START Available records
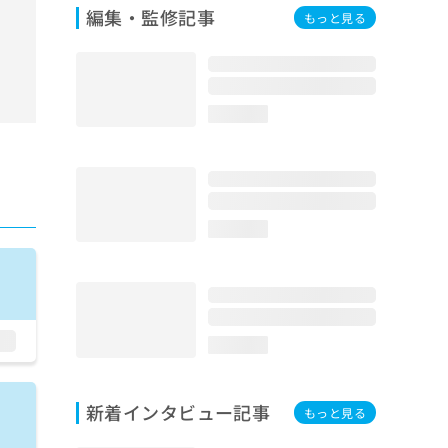
編集・監修記事
もっと見る
loading...
loading...
loading...
新着インタビュー記事
もっと見る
END Available records
◆ What you will do ◆
Exact repetition of all the records is required, with the pictures excluded.

◆ Response area ◆
編集・監修記事
もっと見る
loading...
loading...
loading...
新着インタビュー記事
もっと見る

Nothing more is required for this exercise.